My ears latched on to the sound of a passing car. The humming of its engine and the rush of tyres lasted for just seconds. The brief noise was a welcome change. I opened my eyes and took a deep breath as I searched my bedroom. The turquoise feature wall was fading and chipping. I kept my blinds closed to keep the darkness. For a change I had made my bed and arranged my cushions. The smell of vanilla, from a large candle Mum bought me last Christmas, stuck in my nostrils. I liked the aroma – simple and sweet.

I flopped on my bed. Home alone again. I liked being by myself. I didn’t have to put on a show or convince someone I was fine. I knew Mum knew there was something going on, that I wasn’t the same girl from several months ago – the girl who was slightly outgoing and dreamt of exploring the world. I think she believed the therapy sessions were helping. That was also why I still went to them – because it was helping her.

I stared at the ceiling, silently questioning what I was doing with myself. What I should be doing with myself. A small speck of me missed school. Missed the regularity of it all.

What was I thinking? I hated that place. I never wanted to go back.                             

Without warning, memories flashed. They arrived so quickly that I couldn’t shake them away. All I could see were eyes filled with hatred. The trickle of blood. Blurred movements. I wanted to scream. A sharp pain stung my chest. I couldn’t breathe. I rushed to leave my bedroom. Searched for an escape. I stumbled down the hall, leaving the vanilla scent behind, and hurriedly made my way outside. The fresh air met me. I wheezed in the cold. The imagery vanished. I fell to the ground. Defeated. I inhaled slowly until my wheezing became controlled breaths. Rain grazed my skin. It felt heavier as the seconds passed. But it could have been the collection of tears that rested on my cheeks. I crouched on the grass and wished I could be cleansed of the secret I was keeping. Cleansed of this part of me I didn’t want. The part of me I tried to forget.                             

 

I wasn’t entirely ready for our date, although this time I was determined not to ruin it. I had begun to overanalyse the appropriateness of this moment. Because of what had happened to me, I wasn’t totally ready for this moment. Was it something I could handle? It kind of helped that I knew where we were going. Still, nerves sauntered through me. There was still time to cancel. But I knew if I did, I wouldn’t have a distraction.

The doorbell rang. Mum answered it as I sat on the sofa and laced up my shoes.

“Hello Ms Swift.

“Hi Kai. And please, just call me Emma.”

I made my way to the front door. The three of us stood together.

“My intensions with your daughter remain the same. Although this time round, I’m determined to give her the best third date.”

Mum smiled her beautiful smile. I could tell she liked him, which kind of made this easier. “Off with you two.”

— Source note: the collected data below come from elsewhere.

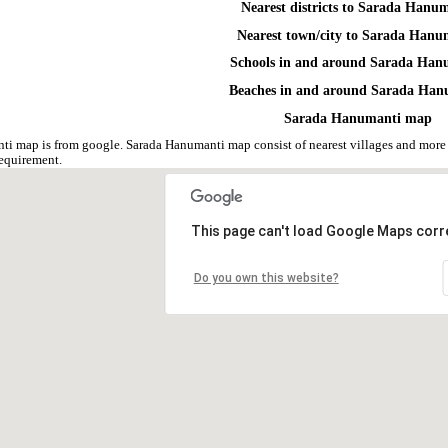
Nearest districts to Sarada Hanu
Nearest town/city to Sarada Hanu
Schools in and around Sarada Han
Beaches in and around Sarada Han
Sarada Hanumanti map
i map is from google. Sarada Hanumanti map consist of nearest villages and more
equirement.
This page can't load Google Maps corre
Do you own this website?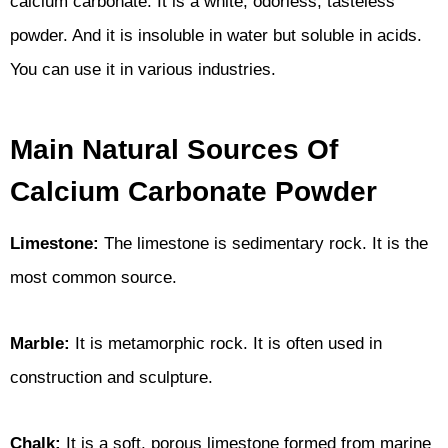
calcium carbonate. It is a white, odorless, tasteless
powder. And it is insoluble in water but soluble in acids.
You can use it in various industries.
Main Natural Sources Of
Calcium Carbonate Powder
Limestone:
The limestone is sedimentary rock. It is the
most common source.
Marble:
It is metamorphic rock. It is often used in
construction and sculpture.
Chalk:
It is a soft, porous limestone formed from marine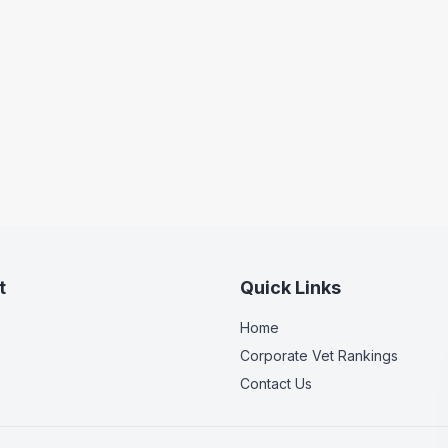
t
Quick Links
Home
Corporate Vet Rankings
Contact Us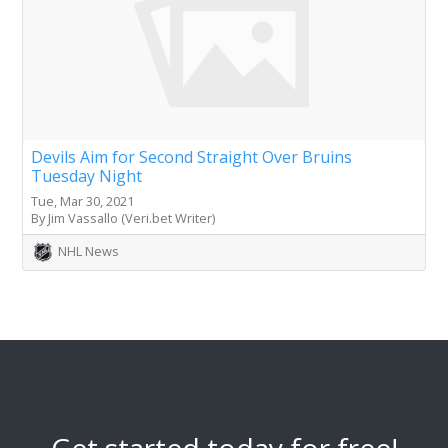
Devils Aim for Second Straight Over Bruins
Tuesday Night
Tue, Mar 30, 2021
By Jim Vassallo (Veri.bet Writer)
NHL News
Get started today for free!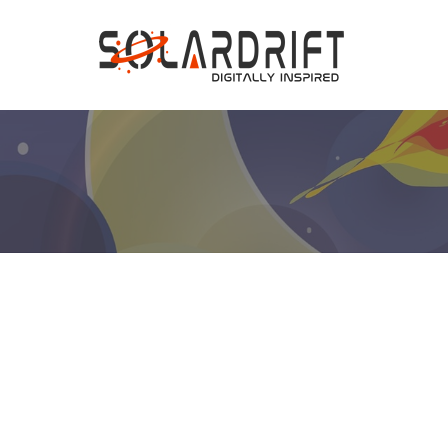
Hit enter to search or ESC to close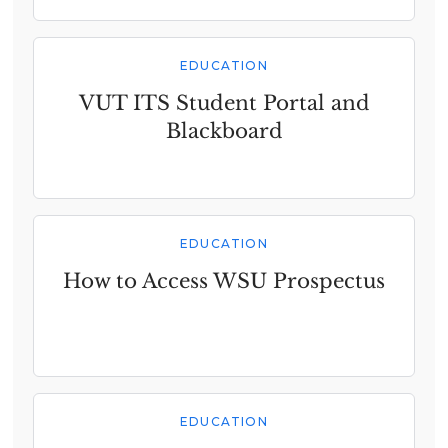
EDUCATION
VUT ITS Student Portal and
Blackboard
EDUCATION
How to Access WSU Prospectus
EDUCATION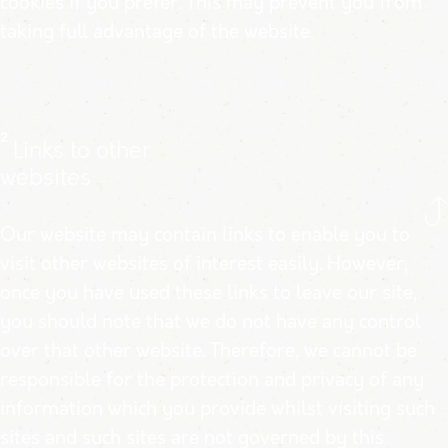
cookies if you prefer. This may prevent you from
taking full advantage of the website.
2
Links to other
websites
Our website may contain links to enable you to
visit other websites of interest easily. However,
once you have used these links to leave our site,
you should note that we do not have any control
over that other website. Therefore, we cannot be
responsible for the protection and privacy of any
information which you provide whilst visiting such
sites and such sites are not governed by this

Kai wore his black leather jacket and black jeans with a dark-green V-neck t-shirt and a black fedora, which suited him perfectly. His slightly curly hair was slicked back, revealing his fresh forehead. The ends of his hair fell just above his shoulders. He looked hotter than I remembered. I was unprepared for the colours he exuded. Unprepared for the light he radiated.

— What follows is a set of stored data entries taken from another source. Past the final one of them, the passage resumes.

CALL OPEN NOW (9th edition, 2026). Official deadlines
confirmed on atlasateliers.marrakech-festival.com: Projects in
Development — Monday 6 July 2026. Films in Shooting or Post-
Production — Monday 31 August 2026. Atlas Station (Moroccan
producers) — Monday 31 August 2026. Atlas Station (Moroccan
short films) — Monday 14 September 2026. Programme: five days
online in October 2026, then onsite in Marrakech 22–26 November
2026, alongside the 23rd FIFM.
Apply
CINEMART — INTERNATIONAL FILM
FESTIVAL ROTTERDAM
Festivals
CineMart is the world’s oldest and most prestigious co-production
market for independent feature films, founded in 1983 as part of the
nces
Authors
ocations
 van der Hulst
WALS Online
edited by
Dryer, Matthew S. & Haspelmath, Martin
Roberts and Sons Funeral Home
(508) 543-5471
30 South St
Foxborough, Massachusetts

“Ready for round three?” His cheeky smile stretched across his face.

 

We arrived at my chosen destination. His tin can of a car got us there safely. We strolled into the ice-cream restaurant. It looked like it had been built in the 1950s – bright red fake-leather booths near the walls, small round two-seater tables arranged on the floor. We walked inside. Music played. Mum, Liam and I had been there every year on the first day of summer until we had grown out of the tradition. It was sad, really. I felt like I was missing out. But I knew I would always have those happy memories.

There was a crowd of people, and I was thankful; I needed them to be there.

Kai and I strolled to the counter. There were rows of tubs of different flavoured ice-cream and containers filled with too many types of toppings and sauces to count.

“So why here?” Kai asked.

I looked up at him. He was the perfect height. I could stand on my tiptoes and steal a kiss from him, if I wanted. I shook the idea from my thoughts. Tried to make it look like I was adjusting my hair through a flick.

“Have you never been here?”

“No.” Kai shook his head and slightly scrunched his nose and lips.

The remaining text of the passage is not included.